== What the exercise asks ==
Within the records below, how many lines hold the word "Zero"? Only the number should be returned.

START Task material

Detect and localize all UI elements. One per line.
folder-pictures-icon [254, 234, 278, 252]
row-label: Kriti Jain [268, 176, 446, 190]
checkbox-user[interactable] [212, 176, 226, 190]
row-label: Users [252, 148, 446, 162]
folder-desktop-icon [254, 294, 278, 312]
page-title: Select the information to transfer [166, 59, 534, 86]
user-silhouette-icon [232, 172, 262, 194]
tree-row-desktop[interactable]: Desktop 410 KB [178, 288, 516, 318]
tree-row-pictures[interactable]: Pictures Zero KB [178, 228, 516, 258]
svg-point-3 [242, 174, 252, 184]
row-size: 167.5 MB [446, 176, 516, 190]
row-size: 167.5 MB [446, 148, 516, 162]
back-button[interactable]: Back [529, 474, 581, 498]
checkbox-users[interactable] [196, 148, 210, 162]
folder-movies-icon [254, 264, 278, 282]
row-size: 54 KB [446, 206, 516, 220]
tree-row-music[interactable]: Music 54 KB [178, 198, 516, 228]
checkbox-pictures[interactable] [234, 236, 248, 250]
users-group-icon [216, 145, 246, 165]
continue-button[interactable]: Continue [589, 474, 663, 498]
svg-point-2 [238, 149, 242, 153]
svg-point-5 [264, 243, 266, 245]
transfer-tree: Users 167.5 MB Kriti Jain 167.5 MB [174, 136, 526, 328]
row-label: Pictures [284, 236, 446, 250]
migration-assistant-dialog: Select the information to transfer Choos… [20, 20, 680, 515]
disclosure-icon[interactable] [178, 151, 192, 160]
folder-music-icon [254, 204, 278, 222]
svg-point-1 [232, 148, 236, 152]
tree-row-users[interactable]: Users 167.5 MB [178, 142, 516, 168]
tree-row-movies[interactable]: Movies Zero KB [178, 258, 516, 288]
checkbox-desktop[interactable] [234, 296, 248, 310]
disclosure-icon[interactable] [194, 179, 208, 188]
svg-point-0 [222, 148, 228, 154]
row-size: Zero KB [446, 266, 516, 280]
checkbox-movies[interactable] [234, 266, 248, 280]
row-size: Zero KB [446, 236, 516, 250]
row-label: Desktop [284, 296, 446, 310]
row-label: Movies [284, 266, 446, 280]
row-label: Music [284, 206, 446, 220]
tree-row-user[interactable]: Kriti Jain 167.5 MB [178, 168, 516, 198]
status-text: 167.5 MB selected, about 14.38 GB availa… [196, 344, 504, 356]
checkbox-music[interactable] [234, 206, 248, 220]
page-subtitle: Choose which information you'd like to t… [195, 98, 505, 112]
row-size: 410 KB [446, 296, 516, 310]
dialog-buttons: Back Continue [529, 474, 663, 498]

END Task material
START Task material

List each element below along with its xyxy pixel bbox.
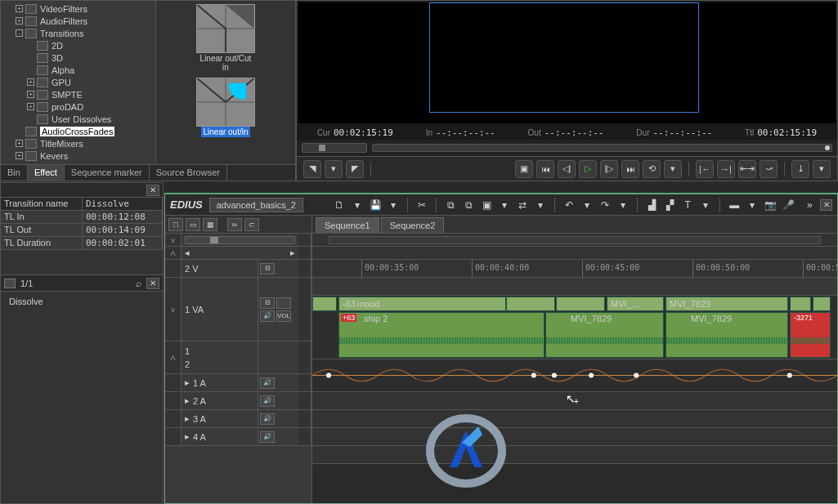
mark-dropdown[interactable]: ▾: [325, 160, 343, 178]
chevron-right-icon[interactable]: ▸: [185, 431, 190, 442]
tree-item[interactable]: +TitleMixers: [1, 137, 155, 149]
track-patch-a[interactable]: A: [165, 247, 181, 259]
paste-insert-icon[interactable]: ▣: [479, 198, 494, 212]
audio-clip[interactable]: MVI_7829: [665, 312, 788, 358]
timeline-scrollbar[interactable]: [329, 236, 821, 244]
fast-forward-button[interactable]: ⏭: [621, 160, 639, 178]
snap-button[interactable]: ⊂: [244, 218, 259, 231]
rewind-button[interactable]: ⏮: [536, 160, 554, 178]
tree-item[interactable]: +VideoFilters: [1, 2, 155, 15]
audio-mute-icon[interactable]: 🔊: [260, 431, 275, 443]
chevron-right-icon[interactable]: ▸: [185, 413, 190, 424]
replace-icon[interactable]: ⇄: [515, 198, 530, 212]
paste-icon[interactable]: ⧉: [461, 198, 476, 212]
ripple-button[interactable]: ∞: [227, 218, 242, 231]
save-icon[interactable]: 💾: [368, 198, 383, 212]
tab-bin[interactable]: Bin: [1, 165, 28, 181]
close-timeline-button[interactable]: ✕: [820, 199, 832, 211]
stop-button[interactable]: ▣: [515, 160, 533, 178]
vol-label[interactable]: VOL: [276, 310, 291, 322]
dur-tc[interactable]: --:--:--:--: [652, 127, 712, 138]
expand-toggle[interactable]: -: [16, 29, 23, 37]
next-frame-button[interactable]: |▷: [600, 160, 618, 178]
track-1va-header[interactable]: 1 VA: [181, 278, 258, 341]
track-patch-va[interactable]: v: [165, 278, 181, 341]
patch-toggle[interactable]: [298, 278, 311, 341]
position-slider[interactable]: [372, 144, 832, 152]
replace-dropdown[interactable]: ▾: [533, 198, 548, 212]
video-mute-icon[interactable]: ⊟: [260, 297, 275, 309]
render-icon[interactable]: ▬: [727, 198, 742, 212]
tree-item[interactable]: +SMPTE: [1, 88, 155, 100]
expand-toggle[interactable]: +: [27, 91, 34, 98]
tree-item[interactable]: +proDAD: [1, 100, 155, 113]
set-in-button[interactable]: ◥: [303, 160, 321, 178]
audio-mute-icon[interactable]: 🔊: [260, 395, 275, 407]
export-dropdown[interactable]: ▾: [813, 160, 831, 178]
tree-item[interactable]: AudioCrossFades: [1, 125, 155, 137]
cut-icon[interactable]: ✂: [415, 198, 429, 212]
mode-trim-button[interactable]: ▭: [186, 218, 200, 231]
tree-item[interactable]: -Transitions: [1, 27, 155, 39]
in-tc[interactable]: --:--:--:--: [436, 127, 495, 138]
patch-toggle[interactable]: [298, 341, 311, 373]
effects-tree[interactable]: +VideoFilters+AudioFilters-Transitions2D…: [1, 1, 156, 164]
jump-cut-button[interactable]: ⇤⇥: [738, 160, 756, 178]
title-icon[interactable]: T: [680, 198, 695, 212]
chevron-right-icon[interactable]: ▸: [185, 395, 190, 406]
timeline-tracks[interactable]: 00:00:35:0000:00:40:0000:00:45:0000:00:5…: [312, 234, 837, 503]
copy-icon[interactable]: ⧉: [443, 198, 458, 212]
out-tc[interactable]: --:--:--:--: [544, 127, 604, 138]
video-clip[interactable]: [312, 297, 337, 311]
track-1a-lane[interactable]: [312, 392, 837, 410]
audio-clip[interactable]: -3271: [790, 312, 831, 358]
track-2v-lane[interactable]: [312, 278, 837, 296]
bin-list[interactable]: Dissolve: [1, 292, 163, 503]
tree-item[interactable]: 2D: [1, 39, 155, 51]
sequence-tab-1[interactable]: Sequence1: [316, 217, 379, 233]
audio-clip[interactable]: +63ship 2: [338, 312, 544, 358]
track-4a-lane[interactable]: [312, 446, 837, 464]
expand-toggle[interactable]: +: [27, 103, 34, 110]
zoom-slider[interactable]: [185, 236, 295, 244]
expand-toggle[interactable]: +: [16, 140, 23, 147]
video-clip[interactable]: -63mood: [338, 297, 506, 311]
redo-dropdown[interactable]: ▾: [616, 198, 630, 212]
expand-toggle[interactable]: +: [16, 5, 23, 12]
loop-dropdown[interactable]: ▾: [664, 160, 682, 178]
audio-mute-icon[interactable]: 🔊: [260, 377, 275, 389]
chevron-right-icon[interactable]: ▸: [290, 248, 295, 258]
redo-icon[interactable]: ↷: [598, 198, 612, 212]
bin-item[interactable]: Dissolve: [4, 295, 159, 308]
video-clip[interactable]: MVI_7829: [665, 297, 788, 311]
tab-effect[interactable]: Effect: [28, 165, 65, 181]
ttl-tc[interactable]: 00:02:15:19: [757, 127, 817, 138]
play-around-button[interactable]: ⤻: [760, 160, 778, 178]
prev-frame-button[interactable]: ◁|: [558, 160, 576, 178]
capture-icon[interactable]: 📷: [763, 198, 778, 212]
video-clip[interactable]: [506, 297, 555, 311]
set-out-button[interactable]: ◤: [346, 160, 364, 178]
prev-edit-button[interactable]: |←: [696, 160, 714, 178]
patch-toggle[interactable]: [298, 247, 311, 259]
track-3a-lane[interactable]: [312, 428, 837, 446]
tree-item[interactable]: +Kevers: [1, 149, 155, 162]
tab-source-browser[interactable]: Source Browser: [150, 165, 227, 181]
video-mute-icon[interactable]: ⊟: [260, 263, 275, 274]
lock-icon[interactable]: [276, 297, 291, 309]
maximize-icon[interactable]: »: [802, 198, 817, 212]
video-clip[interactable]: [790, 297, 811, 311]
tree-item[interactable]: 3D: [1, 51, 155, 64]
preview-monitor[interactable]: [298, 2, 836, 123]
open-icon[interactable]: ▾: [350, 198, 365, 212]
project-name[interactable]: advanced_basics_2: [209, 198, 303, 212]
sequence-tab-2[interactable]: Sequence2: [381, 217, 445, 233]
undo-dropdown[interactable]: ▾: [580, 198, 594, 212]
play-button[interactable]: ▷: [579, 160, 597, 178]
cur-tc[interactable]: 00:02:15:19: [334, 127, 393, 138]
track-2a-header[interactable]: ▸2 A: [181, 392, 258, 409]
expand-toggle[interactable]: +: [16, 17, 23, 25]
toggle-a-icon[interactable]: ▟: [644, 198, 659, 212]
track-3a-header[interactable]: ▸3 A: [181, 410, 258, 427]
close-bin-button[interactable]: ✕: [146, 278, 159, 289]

END Task material

== Output below ==
4